WORK ORDER -
Search the records for the string "Here" and copy every line in which it appears.

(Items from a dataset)

◇ ◇ ◇ ◇ ◇

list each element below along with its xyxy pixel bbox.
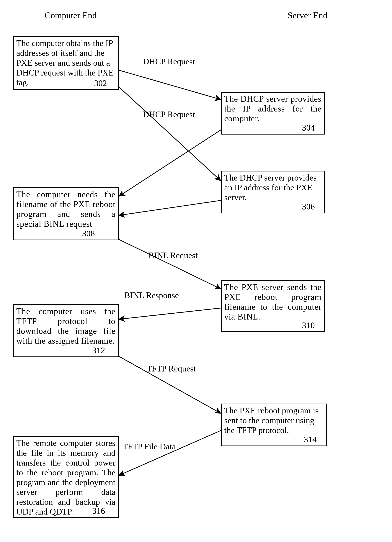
- node-316: The remote computer stores the file in i…: [13, 436, 119, 518]
- edge-label-dhcp-request-1: DHCP Request: [143, 57, 195, 66]
- node-306-text: The DHCP server provides an IP address f…: [224, 173, 321, 202]
- node-308-text: The computer needs the filename of the P…: [16, 190, 115, 229]
- node-316-num: 316: [92, 506, 105, 516]
- edge-label-tftp-file-data: TFTP File Data: [122, 442, 176, 451]
- edge-label-dhcp-request-2: DHCP Request: [143, 109, 195, 119]
- arrow-302-to-306: [119, 87, 220, 180]
- edge-label-binl-request: BINL Request: [148, 250, 198, 260]
- edge-label-binl-response: BINL Response: [124, 290, 179, 300]
- node-306-num: 306: [302, 202, 315, 211]
- arrow-302-to-304: [119, 70, 220, 99]
- node-312-text: The computer uses the TFTP protocol to d…: [16, 307, 115, 346]
- node-310-text: The PXE server sends the PXE reboot prog…: [224, 282, 321, 322]
- header-computer-end: Computer End: [44, 10, 97, 20]
- arrow-304-to-308: [120, 130, 221, 196]
- arrow-314-to-316: [120, 430, 221, 475]
- arrow-306-to-308: [120, 201, 221, 215]
- node-314-text: The PXE reboot program is sent to the co…: [224, 406, 323, 435]
- node-316-text: The remote computer stores the file in i…: [16, 438, 115, 517]
- node-310: The PXE server sends the PXE reboot prog…: [221, 280, 325, 332]
- node-302: The computer obtains the IP addresses of…: [13, 36, 119, 90]
- node-314-num: 314: [304, 434, 317, 444]
- node-308: The computer needs the filename of the P…: [13, 187, 119, 240]
- header-server-end: Server End: [288, 10, 328, 20]
- node-310-num: 310: [302, 320, 315, 330]
- node-308-num: 308: [82, 229, 95, 238]
- node-304: The DHCP server provides the IP address …: [221, 92, 325, 135]
- node-314: The PXE reboot program is sent to the co…: [221, 404, 327, 446]
- node-312-num: 312: [92, 346, 105, 355]
- edge-label-tftp-request: TFTP Request: [147, 364, 196, 374]
- node-304-num: 304: [302, 123, 315, 133]
- arrow-308-to-310: [119, 239, 220, 288]
- node-312: The computer uses the TFTP protocol to d…: [13, 304, 119, 357]
- node-302-num: 302: [94, 78, 107, 88]
- node-306: The DHCP server provides an IP address f…: [221, 171, 325, 213]
- arrow-310-to-312: [120, 308, 221, 319]
- node-304-text: The DHCP server provides the IP address …: [224, 94, 321, 124]
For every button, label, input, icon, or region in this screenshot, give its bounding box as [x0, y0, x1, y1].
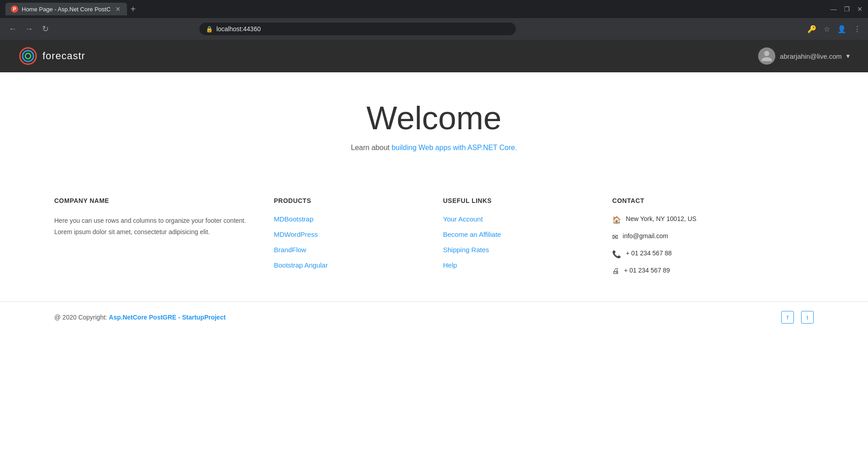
footer-social: f t	[781, 311, 814, 324]
footer-useful-links-list: Your Account Become an Affiliate Shippin…	[443, 215, 594, 269]
contact-phone2: 🖨 + 01 234 567 89	[612, 267, 814, 275]
list-item: MDBootstrap	[274, 215, 425, 223]
list-item: Help	[443, 261, 594, 269]
dropdown-chevron-icon: ▾	[846, 52, 850, 60]
contact-address-text: New York, NY 10012, US	[626, 215, 696, 222]
close-button[interactable]: ✕	[857, 5, 863, 13]
footer-contact-heading: CONTACT	[612, 197, 814, 204]
product-brandflow-link[interactable]: BrandFlow	[274, 246, 307, 254]
asp-link[interactable]: building Web apps with ASP.NET Core.	[392, 144, 517, 151]
copyright-text: @ 2020 Copyright: Asp.NetCore PostGRE - …	[54, 314, 226, 321]
subtitle-prefix: Learn about	[351, 144, 392, 151]
facebook-button[interactable]: f	[781, 311, 794, 324]
address-bar[interactable]: 🔒 localhost:44360	[199, 23, 516, 35]
footer-products-heading: PRODUCTS	[274, 197, 425, 204]
footer-col-contact: CONTACT 🏠 New York, NY 10012, US ✉ info@…	[612, 197, 814, 283]
twitter-button[interactable]: t	[801, 311, 814, 324]
app-wrapper: forecastr abrarjahin@live.com ▾ Welcome …	[0, 40, 868, 461]
profile-icon[interactable]: 👤	[837, 25, 846, 33]
become-affiliate-link[interactable]: Become an Affiliate	[443, 230, 501, 238]
app-navbar: forecastr abrarjahin@live.com ▾	[0, 40, 868, 72]
email-icon: ✉	[612, 233, 618, 241]
home-icon: 🏠	[612, 216, 621, 224]
user-avatar	[758, 47, 775, 65]
browser-titlebar: P Home Page - Asp.Net Core PostC ✕ + — ❐…	[0, 0, 868, 18]
contact-email: ✉ info@gmail.com	[612, 232, 814, 241]
footer-company-text: Here you can use rows and columns to org…	[54, 215, 256, 238]
key-icon: 🔑	[807, 25, 816, 33]
help-link[interactable]: Help	[443, 261, 457, 269]
minimize-button[interactable]: —	[830, 5, 837, 13]
list-item: BrandFlow	[274, 246, 425, 254]
list-item: Bootstrap Angular	[274, 261, 425, 269]
brand: forecastr	[18, 46, 85, 66]
twitter-icon: t	[807, 314, 808, 321]
product-mdbootstrap-link[interactable]: MDBootstrap	[274, 215, 314, 223]
svg-point-2	[25, 53, 31, 59]
brand-name: forecastr	[42, 50, 85, 62]
user-email: abrarjahin@live.com	[780, 52, 842, 60]
window-controls: — ❐ ✕	[830, 5, 863, 13]
welcome-title: Welcome	[9, 99, 859, 136]
footer: COMPANY NAME Here you can use rows and c…	[0, 170, 868, 301]
new-tab-button[interactable]: +	[127, 4, 140, 14]
main-content: Welcome Learn about building Web apps wi…	[0, 72, 868, 170]
contact-email-text: info@gmail.com	[623, 232, 668, 240]
maximize-button[interactable]: ❐	[844, 5, 850, 13]
url-text: localhost:44360	[217, 25, 509, 33]
tab-close-button[interactable]: ✕	[114, 5, 122, 13]
footer-company-heading: COMPANY NAME	[54, 197, 256, 204]
footer-bottom: @ 2020 Copyright: Asp.NetCore PostGRE - …	[0, 301, 868, 333]
reload-button[interactable]: ↻	[40, 24, 51, 34]
tab-favicon: P	[11, 5, 18, 13]
list-item: Become an Affiliate	[443, 230, 594, 239]
project-link[interactable]: Asp.NetCore PostGRE - StartupProject	[109, 314, 226, 321]
footer-useful-links-heading: USEFUL LINKS	[443, 197, 594, 204]
browser-tab[interactable]: P Home Page - Asp.Net Core PostC ✕	[5, 3, 127, 15]
product-mdwordpress-link[interactable]: MDWordPress	[274, 230, 318, 238]
star-icon[interactable]: ☆	[824, 25, 830, 33]
phone-icon: 📞	[612, 250, 621, 259]
svg-point-1	[23, 51, 33, 61]
printer-icon: 🖨	[612, 267, 619, 275]
footer-products-links: MDBootstrap MDWordPress BrandFlow Bootst…	[274, 215, 425, 269]
menu-icon[interactable]: ⋮	[854, 25, 861, 33]
facebook-icon: f	[787, 314, 788, 321]
footer-col-company: COMPANY NAME Here you can use rows and c…	[54, 197, 256, 283]
brand-icon	[18, 46, 38, 66]
user-menu[interactable]: abrarjahin@live.com ▾	[758, 47, 850, 65]
lock-icon: 🔒	[206, 26, 213, 33]
product-bootstrap-angular-link[interactable]: Bootstrap Angular	[274, 261, 328, 269]
footer-col-useful-links: USEFUL LINKS Your Account Become an Affi…	[443, 197, 594, 283]
contact-address: 🏠 New York, NY 10012, US	[612, 215, 814, 224]
browser-addressbar: ← → ↻ 🔒 localhost:44360 🔑 ☆ 👤 ⋮	[0, 18, 868, 40]
address-bar-actions: 🔑 ☆ 👤 ⋮	[807, 25, 861, 33]
contact-phone2-text: + 01 234 567 89	[624, 267, 670, 274]
list-item: Shipping Rates	[443, 246, 594, 254]
contact-phone1: 📞 + 01 234 567 88	[612, 249, 814, 259]
welcome-subtitle: Learn about building Web apps with ASP.N…	[9, 144, 859, 152]
list-item: MDWordPress	[274, 230, 425, 239]
footer-grid: COMPANY NAME Here you can use rows and c…	[54, 197, 814, 301]
tab-title: Home Page - Asp.Net Core PostC	[22, 6, 111, 13]
forward-button[interactable]: →	[24, 24, 34, 34]
your-account-link[interactable]: Your Account	[443, 215, 483, 223]
contact-phone1-text: + 01 234 567 88	[626, 249, 672, 257]
list-item: Your Account	[443, 215, 594, 223]
footer-col-products: PRODUCTS MDBootstrap MDWordPress BrandFl…	[274, 197, 425, 283]
back-button[interactable]: ←	[7, 24, 18, 34]
shipping-rates-link[interactable]: Shipping Rates	[443, 246, 489, 254]
copyright-prefix: @ 2020 Copyright:	[54, 314, 109, 321]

◇ ◇ ◇ ◇ ◇

EXERCISE SOLUTION -
footer-company-text: Here you can use rows and columns to org…	[54, 215, 256, 238]
footer: COMPANY NAME Here you can use rows and c…	[0, 170, 868, 301]
footer-col-company: COMPANY NAME Here you can use rows and c…	[54, 197, 256, 283]
footer-grid: COMPANY NAME Here you can use rows and c…	[54, 197, 814, 301]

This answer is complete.